Sign extension with bitwise shift operation

Question

following this Q&A I tried to exam the answer so I wrote:

#include <stdio.h>

int main ()
{

        int t;int i;
        for (i=120;i<140;i++){
                t = (i - 128) >> 31;
                printf ("t = %X , i-128 = %X ,  ~t & i = %X , ~t = %X \n", t, i-128 , (~t &i), ~t);
        }

        return 0;
}

and the Output is:

t = FFFFFFFF , i-128 = FFFFFFF8 ,  ~t & i = 0 , ~t = 0 
t = FFFFFFFF , i-128 = FFFFFFF9 ,  ~t & i = 0 , ~t = 0 
t = FFFFFFFF , i-128 = FFFFFFFA ,  ~t & i = 0 , ~t = 0 
t = FFFFFFFF , i-128 = FFFFFFFB ,  ~t & i = 0 , ~t = 0 
t = FFFFFFFF , i-128 = FFFFFFFC ,  ~t & i = 0 , ~t = 0 
t = FFFFFFFF , i-128 = FFFFFFFD ,  ~t & i = 0 , ~t = 0 
t = FFFFFFFF , i-128 = FFFFFFFE ,  ~t & i = 0 , ~t = 0 
t = FFFFFFFF , i-128 = FFFFFFFF ,  ~t & i = 0 , ~t = 0 
t = 0 , i-128 = 0 ,  ~t & i = 80 , ~t = FFFFFFFF 
t = 0 , i-128 = 1 ,  ~t & i = 81 , ~t = FFFFFFFF 
t = 0 , i-128 = 2 ,  ~t & i = 82 , ~t = FFFFFFFF 
t = 0 , i-128 = 3 ,  ~t & i = 83 , ~t = FFFFFFFF 
t = 0 , i-128 = 4 ,  ~t & i = 84 , ~t = FFFFFFFF 
t = 0 , i-128 = 5 ,  ~t & i = 85 , ~t = FFFFFFFF 
t = 0 , i-128 = 6 ,  ~t & i = 86 , ~t = FFFFFFFF 
t = 0 , i-128 = 7 ,  ~t & i = 87 , ~t = FFFFFFFF 
t = 0 , i-128 = 8 ,  ~t & i = 88 , ~t = FFFFFFFF 
t = 0 , i-128 = 9 ,  ~t & i = 89 , ~t = FFFFFFFF 
t = 0 , i-128 = A ,  ~t & i = 8A , ~t = FFFFFFFF 
t = 0 , i-128 = B ,  ~t & i = 8B , ~t = FFFFFFFF 

Why does ~t of any negative number is -1 == 0xFFFFFFFF if t declared as integer ?

Answer 1

From: Right shifting negative numbers in C

Edit: According to the Section 6.5.7 of the latest draft standard, this behavior on negative numbers is implementation dependent:

The result of E1 >> E2 is E1 right-shifted E2 bit positions. If E1 has an unsigned type or if E1 has a signed type and a nonnegative value, the value of the result is the integral part of the quotient of E1 / 2^E2. If E1 has a signed type and a negative value, the resulting value is implementation-defined.

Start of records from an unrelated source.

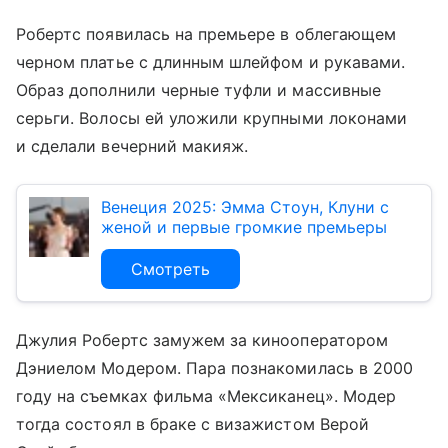
Робертс появилась на премьере в облегающем
черном платье с длинным шлейфом и рукавами.
Образ дополнили черные туфли и массивные
серьги. Волосы ей уложили крупными локонами
и сделали вечерний макияж.
Венеция 2025: Эмма Стоун, Клуни с
женой и первые громкие премьеры
Смотреть
Джулия Робертс замужем за кинооператором
Дэниелом Модером. Пара познакомилась в 2000
году на съемках фильма «Мексиканец». Модер
тогда состоял в браке с визажистом Верой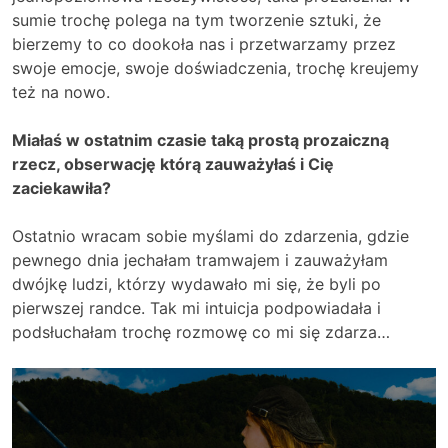
sumie trochę polega na tym tworzenie sztuki, że
bierzemy to co dookoła nas i przetwarzamy przez
swoje emocje, swoje doświadczenia, trochę kreujemy
też na nowo.
Miałaś w ostatnim czasie taką prostą prozaiczną
rzecz, obserwację którą zauważyłaś i Cię
zaciekawiła?
Ostatnio wracam sobie myślami do zdarzenia, gdzie
pewnego dnia jechałam tramwajem i zauważyłam
dwójkę ludzi, którzy wydawało mi się, że byli po
pierwszej randce. Tak mi intuicja podpowiadała i
podsłuchałam trochę rozmowę co mi się zdarza…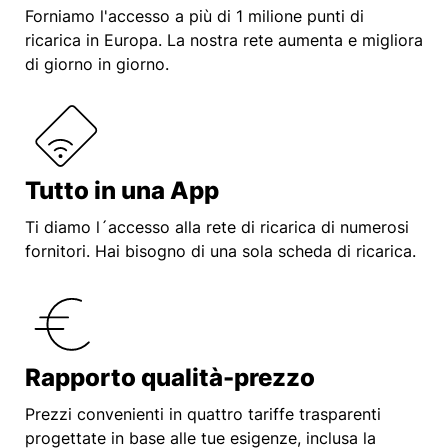
Forniamo l'accesso a più di 1 milione punti di
ricarica in Europa. La nostra rete aumenta e migliora
di giorno in giorno.
Tutto in una App
Ti diamo l´accesso alla rete di ricarica di numerosi
fornitori. Hai bisogno di una sola scheda di ricarica.
Rapporto qualità-prezzo
Prezzi convenienti in quattro tariffe trasparenti
progettate in base alle tue esigenze, inclusa la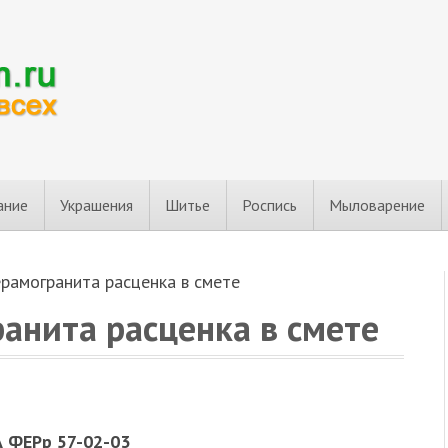
ание
Украшения
Шитье
Роспись
Мыловарение
рамогранита расценка в смете
анита расценка в смете
ФЕРр 57-02-03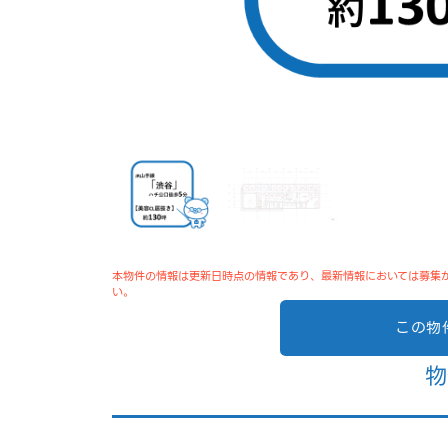
本物件の情報は更新日時点の情報であり、最新情報においては募集
い。
この物
物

And, your implementation is probably doing an Arithmetic Shift with two's complement numbers

---

Operator >> as Signed right shift or arithmetic right shift, shift all the bits to right a specified number of times. Important is >> fills leftmost sign bit (Most Significant Bit MSB) to leftmost bit the after shift. This is called sign extension and serves to preserve the sign of negative numbers when you shift them right.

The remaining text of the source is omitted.